The micrograph of the emulsions was made using a Nikon Microphot SA microscope (Japan) with an Olympus digital camera (Japan), magnification ×100.
Statistical Analysis
The data were analyzed using the Statistical Package for the Social Sciences for Windows software, Version 11.0. Statistically significant differences between groups were determined by analysis of variance. When the differences were significant, Duncan's multiple range test was performed. Means were considered significantly different at p < 0.05. The results in the figures have been presented as the means of three experiments ± standard deviation.
Results and Discussion
In a previous study on the metabolic potential of Antarctic yeast isolates for exopolysaccharide synthesis, isolate AL100 showed initial EPS quantity of over 5.0 g/L and was selected as an active biopolymer producer [27].

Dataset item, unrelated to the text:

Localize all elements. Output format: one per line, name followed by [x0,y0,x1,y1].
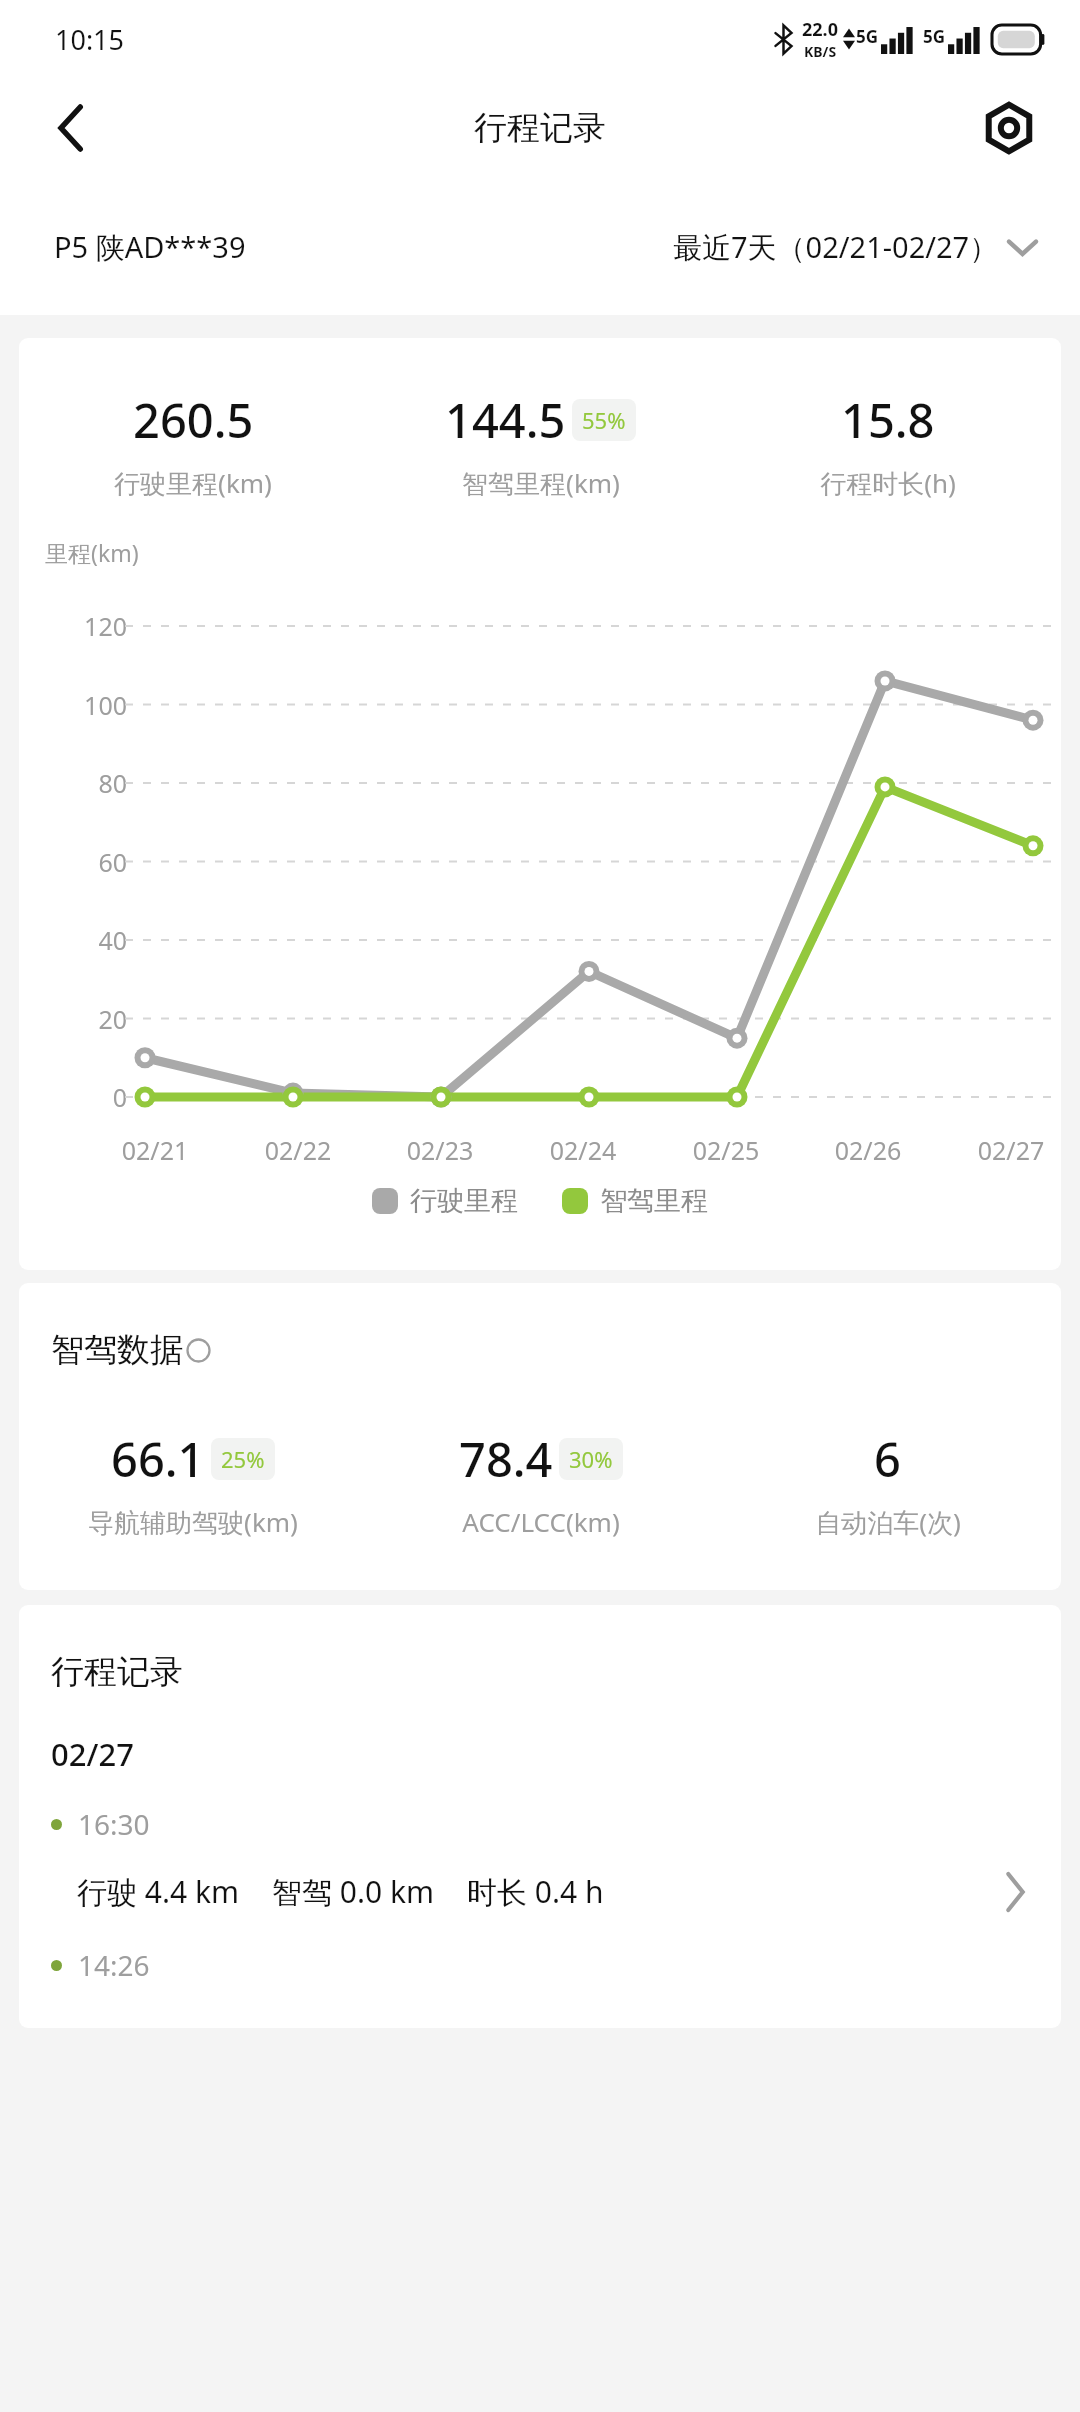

The isolate AL100 was identified according to its morphological, cultural, physiological, and biochemical properties. The morphological characteristics of the isolate were as follows: the colony was glossy with smooth surface and even margin, pale yellow in color; the cells were oval, spherical, single or double, 3.3–7.4 × 3.6–12.2 mm in size; the strain did not form ascospores, teliospores, arthrospores, or pseudomycelium; the true mycelium was filament-free. Its maximum growth temperature was 25 °C.
Physiological and biochemical studies were carried out using sugars, alcohols, acids, polysaccharides, and glucosides. The results of these characteristics indicated that isolate AL100 grew well on a medium containing d-glucose, d-galactose, sucrose, maltose, lactose, cellobiose, trehalose, melibiose, raffinose, melezitose, d-xylose, d-arabinose, d-arabinose, and d-ribose. It utilized mannitol, inositol, erythritol, ribitol, galactitol, xylitol, glycerol, sorbitol, succinate, lactic acid, salicin, citrate, starch, d-glucuronate; negative or weak reaction was observed for d-sorbose, d-glucosamine, methanol, Me-α-d-glucoside, cadaverine, and nitrite. Isolate AL100 showed a positive reaction in the DBB test, arbutin splitting, and urea hydrolysis. It did not ferment glucose or produce acids from glucose; it did not form starch-like compounds. It grew on a vitamin-free medium containing 50% glucose was positive and 10% NaCl and 5% glucose was negative.
On the basis of the taxonomic studies and the yeast identification criteria of Kurtzman and Fell (1998), isolate AL100 was identified as C. laurentii AL100.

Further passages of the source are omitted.